En todas las estaciones hay heridos. Unos, convalecientes, apoyados en un bastón ó con el brazo cruzado sobre el pecho; otros que llegan de la guerra, entrapajados, vacilantes, delatando en su macilento exterior el invisible y profundo rasguño, la oculta carne fresca y sangrante. Muchos, sobre el uniforme polvoriento, yerguen sus cabezas adornadas con puntiagudos cascos prusianos, ó gorros de pelo de la guardia sajona. Son despojos de guerra, orgullosos testimonios de que el primer poseedor de dichas prendas ya no existe. Tal vez á la misma hora otros heridos, peliblancos, de fuerte mandíbula y orejas despegadas, bajan en las estaciones del otro lado del Rin, ostentando kepis rojos y cascos rematados por cabelleras de crines. El homicidio heroico tuvo siempre la misma tendencia á adornarse con los despojos del vencido. En otros tiempos sólo se satisfacía apoderándose del cráneo del adversario; luego se contentó con la cabellera; ahora se limita a apropiarse el tapa-cabezas.
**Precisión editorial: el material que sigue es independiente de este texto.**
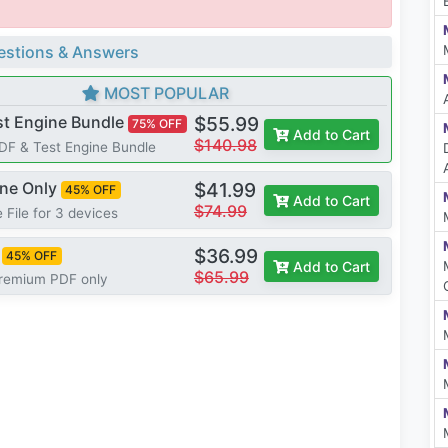
stions & Answers
MOST POPULAR
st Engine Bundle
$55.99
75% OFF
Add to Cart
$140.98
PDF & Test Engine Bundle
ine Only
$41.99
45% OFF
Add to Cart
$74.99
 File for 3 devices
$36.99
45% OFF
Add to Cart
$65.99
Premium PDF only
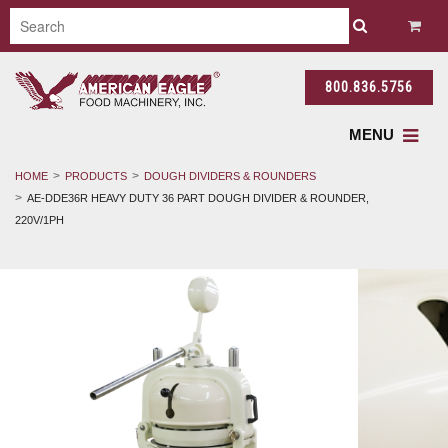
800.836.5756
MENU
HOME
PRODUCTS
DOUGH DIVIDERS & ROUNDERS
AE-DDE36R HEAVY DUTY 36 PART DOUGH DIVIDER & ROUNDER,
220V/1PH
Heridos franceses ostentando un casco prusiano y un gorro de guardia sajona tomados por ellos en el campo de batalla
En el departamento de primera clase hay un ambiente penoso, cierta vacilación en las miradas, un susurro tímido en las palabras, lentas, con largos intervalos de silencio. En vano penetra á raudales el sol de la tarde por entre las verdes cortinillas; inútilmente trazan sus redondeles de oro las avispas aleteantes que vienen de las viñas cercanas. Permanecemos como una familia congregada á altas horas de la noche, en la penumbra de una habitación, junto al lecho de alguien que acaba de morir. Un matrimonio de Nimes viene de Biarritz de ver á su hijo herido. El padre, viejo tartarín, de aguda perilla, lucha con el silencio general para repetir una vez más la buena suerte del muchacho; una granada que cae sobre su espalda, estando tendido en la trinchera, y no estalla por haber chocado en las blanduras de la mochila. El mozo sanará de su fuerte conmoción. Lo asegura el padre con orgullo de familia. Es de buena raza. ¡De una estirpe de héroes!
En un rincón, una señora, vestida de negro, mira sin escuchar, con los ojos perdidos en el infinito de la inconsciencia, llevándose á los párpados, de vez en cuando, sus dedos enguantados, como si el cosquilleo del polvo fuese á hacerla llorar. Un señor viejo, con traje gris, llama la atención por una corbata de luto, flamante, comprada tal vez en el mismo día. Lee obstinadamente un periódico, sin desdoblarlo, sin que sus ojos pasen de una columna á otra: siempre fijos en la misma línea, sin verla tal vez... De tarde en tarde suspira. Piensa sin duda en lo que dirá dentro de poco al llegar á su casa. Elabora mentalmente, como un orador camino del mitin, las atenuaciones preparatorias con que debe contestar á las primeras preguntas de la madre y los hermanos.
Alguien viene con nosotros que no se deja ver y se hace sentir; alguien que proyecta sus manos de sombra sobre caras y periódicos; y se interpone como un vidrio ahumado ante el paisaje hirviente de sol, blanco de polvo, verdoso por el reflejo de las viñas. El invisible viajero congela las palabras y oprime los pechos. Se sienten deseos de llorar á alguien, sin saber á quién. Nada importa que la calidad de extranjero nos coloque al margen de la desgracia. La muerte ha abandonado su madriguera de sombras y aletea en el aire. ¿Cómo permanecer en egoísta indiferencia, cuando llora medio planeta?...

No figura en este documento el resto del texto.